Problem:
Report each line from the entries in which "that" can be found.
+ + + + + + +
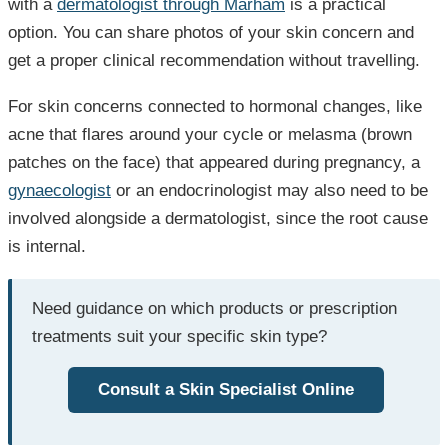
with a
dermatologist through Marham
is a practical
option. You can share photos of your skin concern and
get a proper clinical recommendation without travelling.
For skin concerns connected to hormonal changes, like
acne that flares around your cycle or melasma (brown
patches on the face) that appeared during pregnancy, a
gynaecologist
or an endocrinologist may also need to be
involved alongside a dermatologist, since the root cause
is internal.
Need guidance on which products or prescription
treatments suit your specific skin type?
Consult a Skin Specialist Online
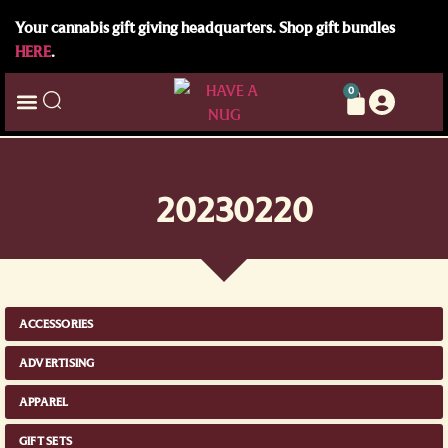
Your cannabis gift giving headquarters. Shop gift bundles
HERE
.
0
20230220
ACCESSORIES
ADVERTISING
APPAREL
GIFT SETS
+ + + + + + +
Exercise answer:
acne that flares around your cycle or melasma (brown
patches on the face) that appeared during pregnancy, a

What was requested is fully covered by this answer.